• _Goal of the exercise_: Look through the listing below, find every line with the string "discussions", and copy it.

• _Data records_:

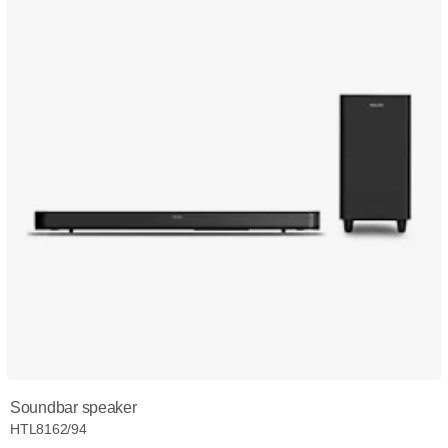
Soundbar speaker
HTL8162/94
* * *
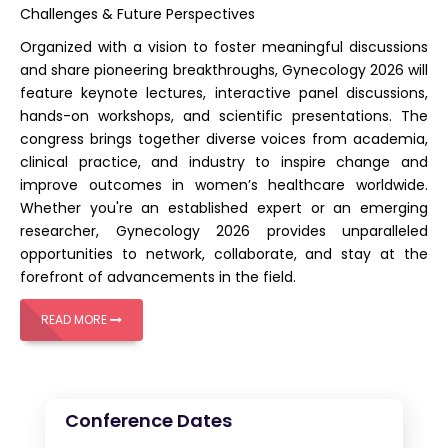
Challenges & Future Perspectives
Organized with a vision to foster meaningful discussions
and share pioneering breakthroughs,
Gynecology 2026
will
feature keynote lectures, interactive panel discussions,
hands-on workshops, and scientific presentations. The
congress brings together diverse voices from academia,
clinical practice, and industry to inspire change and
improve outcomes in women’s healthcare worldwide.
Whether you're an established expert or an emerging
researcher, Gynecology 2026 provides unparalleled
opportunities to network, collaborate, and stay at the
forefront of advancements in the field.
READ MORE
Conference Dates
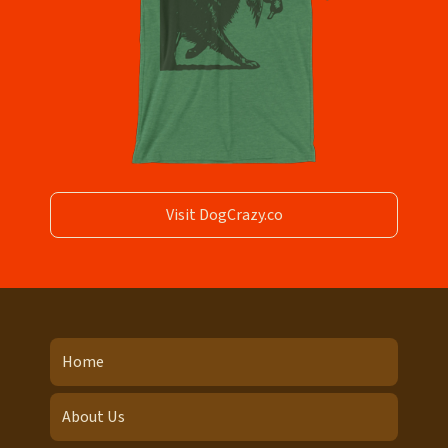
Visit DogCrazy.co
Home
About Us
...
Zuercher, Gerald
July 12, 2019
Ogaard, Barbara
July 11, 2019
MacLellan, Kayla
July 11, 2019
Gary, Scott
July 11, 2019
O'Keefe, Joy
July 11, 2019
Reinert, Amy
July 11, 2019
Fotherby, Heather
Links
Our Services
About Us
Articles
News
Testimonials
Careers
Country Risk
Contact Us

• _Task response_:
Organized with a vision to foster meaningful discussions
feature keynote lectures, interactive panel discussions,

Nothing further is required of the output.